Loi sur l’accès à l’information et la protection de la vie privée

En vertu de l’article 14 (article relatif à l’exécution de la loi), certains renseignements peuvent être omis de ce rapport, notamment : 
  • des renseignements qui révèlent des techniques ou méthodes d’enquête confidentielles utilisées par des organismes chargés de l’exécution de la loi; 
  • des renseignements dont on pourrait raisonnablement s’attendre à ce que leur divulgation ait pour effet de faire obstacle à une question qui concerne l’exécution de la loi ou à une enquête menée préalablement à une instance judiciaire. 
En vertu de l’article 21 (article relatif à la vie privée), le présent rapport ne contient aucun renseignement personnel protégé, notamment : 
  • les noms de personnes, y compris des témoins civils et des agents impliqués et témoins; 
  • des renseignements sur le lieu de l’incident; 
  • les déclarations des témoins et les éléments de preuve qui ont été fournis à l’UES à titre confidentiel dans le cadre de l’enquête; 
  • d’autres identifiants susceptibles de révéler des renseignements personnels sur les personnes concernées par l’enquête. 

Loi de 2004 sur la protection des renseignements personnels sur la santé

En vertu de cette loi, le présent document ne contient aucun renseignement personnel sur la santé de personnes identifiables.

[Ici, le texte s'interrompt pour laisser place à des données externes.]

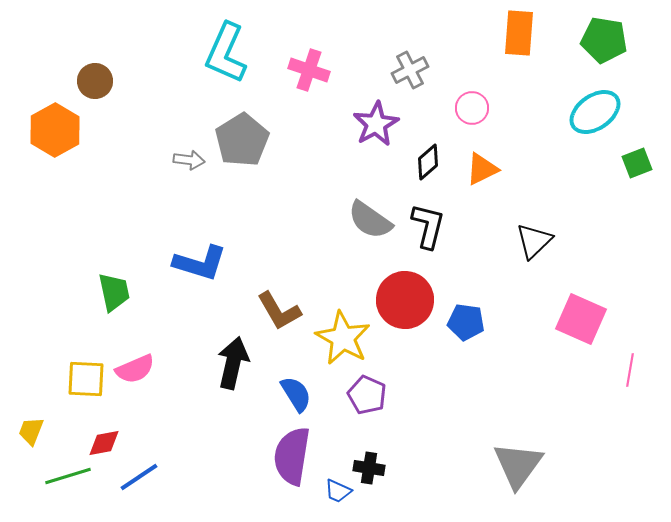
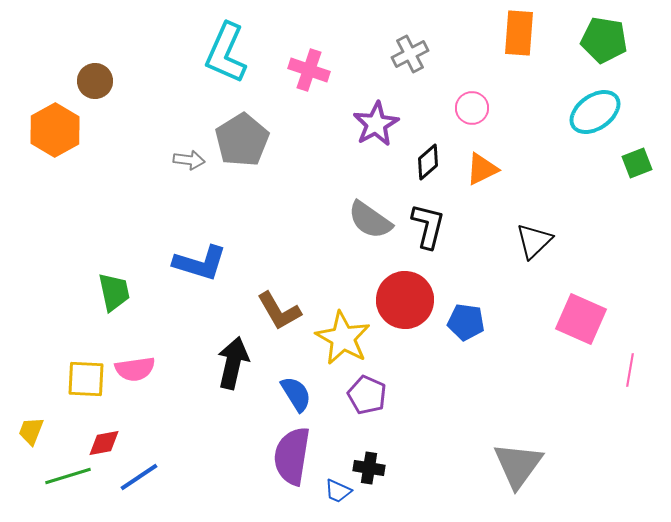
gray cross: moved 16 px up
pink semicircle: rotated 15 degrees clockwise
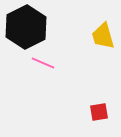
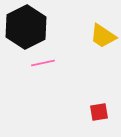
yellow trapezoid: rotated 40 degrees counterclockwise
pink line: rotated 35 degrees counterclockwise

Autres instances, processus et enquêtes

Il se peut que certains renseignements aient été omis du présent rapport parce que leur divulgation pourrait compromettre l’intégrité d’autres instances liées au même incident, par exemple des instances pénales, des enquêtes du coroner, d’autres instances publiques ou d’autres enquêtes menées par des organismes d’exécution de la loi.

Exercice du mandat

En vertu de l’article 15 de la Loi sur l’UES, l’UES peut enquêter sur la conduite d’agents (agents de police, agents spéciaux de la Commission des parcs du Niagara ou agents de la paix en vertu de Loi sur l’Assemblée législative) qui pourrait avoir entraîné un décès, des blessures graves, une agression sexuelle ou la décharge d’une arme à feu contre une personne.

Une personne subit une « blessure grave » qui relève de la compétence de l’UES si, selon le cas : elle subit une blessure pour laquelle elle est admise à l’hôpital, elle souffre d’une fracture du crâne, d’un membre, d’une côte ou d’une vertèbre, elle souffre de brûlures sur une grande partie du corps, ou elle subit une perte de la vision ou de l’ouïe par suite d’une blessure.

De plus, une « blessure grave » désigne toute autre blessure subie par une personne susceptible d’avoir des répercussions sur la santé ou le confort de cette personne et qui n’est pas de nature passagère ou bénigne.

Le présent rapport porte sur l’enquête menée par l’UES sur la blessure grave subie par un homme de 44 ans (le « plaignant »).

L’enquête

Notification de l’UES [1]

Le 25 juillet 2023, à 21 h 39, le Service de police de Toronto (SPT) a communiqué avec l’UES pour lui transmettre l’information suivante.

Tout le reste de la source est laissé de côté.